Victoria Savalei, UBC

Abstract: Covariance structure analysis is concerned with testing hypotheses about the structure of the population covariance matrix. Applications include simultaneous equation models, factor models, and full structural equation models. In the presence of missing data, a popular ad-hoc approach to conducting such an analysis is to first obtain the saturated maximum likelihood (ML) estimate of the covariance matrix (sometimes called the ``EM covariance matrix''), and then to proceed to estimate the structured parameters treating this matrix as if it were obtained from complete data. This two-stage (TS) approach is appealing because the first stage is easily done, and the second stage reduces the problem to a familiar complete data problem. An additional advantage of the TS approach is that it allows for easy incorporation of auxiliary variables in stage 1, which may be important in predicting missingness, yet allows to completely ignore them in stage 2, reducing dimensions of the problem. The main disadvantage is that the standard errors and test statistics obtained in stage 2 will not be correct.
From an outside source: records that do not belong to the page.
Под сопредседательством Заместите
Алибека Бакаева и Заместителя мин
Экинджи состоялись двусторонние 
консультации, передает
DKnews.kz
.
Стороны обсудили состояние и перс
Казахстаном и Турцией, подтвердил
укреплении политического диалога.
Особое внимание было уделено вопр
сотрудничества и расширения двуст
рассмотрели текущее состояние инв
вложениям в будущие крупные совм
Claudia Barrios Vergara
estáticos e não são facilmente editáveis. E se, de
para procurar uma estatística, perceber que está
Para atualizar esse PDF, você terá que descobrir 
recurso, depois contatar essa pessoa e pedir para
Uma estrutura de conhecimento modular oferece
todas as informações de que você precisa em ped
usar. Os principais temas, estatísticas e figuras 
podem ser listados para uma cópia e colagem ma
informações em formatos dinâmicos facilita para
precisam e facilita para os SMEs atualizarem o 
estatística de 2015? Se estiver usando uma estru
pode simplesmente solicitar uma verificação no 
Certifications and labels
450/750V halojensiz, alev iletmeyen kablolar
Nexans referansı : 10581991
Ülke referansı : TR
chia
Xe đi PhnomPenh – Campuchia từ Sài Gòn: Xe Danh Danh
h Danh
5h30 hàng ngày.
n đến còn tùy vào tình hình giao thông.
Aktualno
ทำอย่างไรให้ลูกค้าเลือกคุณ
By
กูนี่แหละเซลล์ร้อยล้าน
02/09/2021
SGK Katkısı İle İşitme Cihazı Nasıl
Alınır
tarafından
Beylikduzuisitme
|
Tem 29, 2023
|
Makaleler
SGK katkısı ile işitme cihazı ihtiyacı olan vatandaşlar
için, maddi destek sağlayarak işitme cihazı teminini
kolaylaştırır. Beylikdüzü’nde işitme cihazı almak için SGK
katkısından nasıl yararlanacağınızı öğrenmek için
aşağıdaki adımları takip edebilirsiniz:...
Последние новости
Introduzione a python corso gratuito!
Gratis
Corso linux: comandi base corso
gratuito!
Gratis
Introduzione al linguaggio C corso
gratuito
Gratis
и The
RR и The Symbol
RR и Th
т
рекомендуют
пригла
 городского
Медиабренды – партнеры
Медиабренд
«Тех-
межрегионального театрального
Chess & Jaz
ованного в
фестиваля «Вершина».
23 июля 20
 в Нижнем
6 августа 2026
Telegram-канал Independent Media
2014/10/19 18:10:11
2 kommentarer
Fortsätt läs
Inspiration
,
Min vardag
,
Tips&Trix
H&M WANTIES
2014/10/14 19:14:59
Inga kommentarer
In this talk, I will describe how to obtain correct standard errors and test statistics for the parameters obtained in Stage 2 of this approach, with both MCAR and MAR normally distributed data. I compare this approach to a direct maximum likelihood approach. While the TS approach is marginally less efficient, it performs extremely well, and its test statistic outperforms the test statistic from the direct ML approach. The TS method is recommended for use with missing data.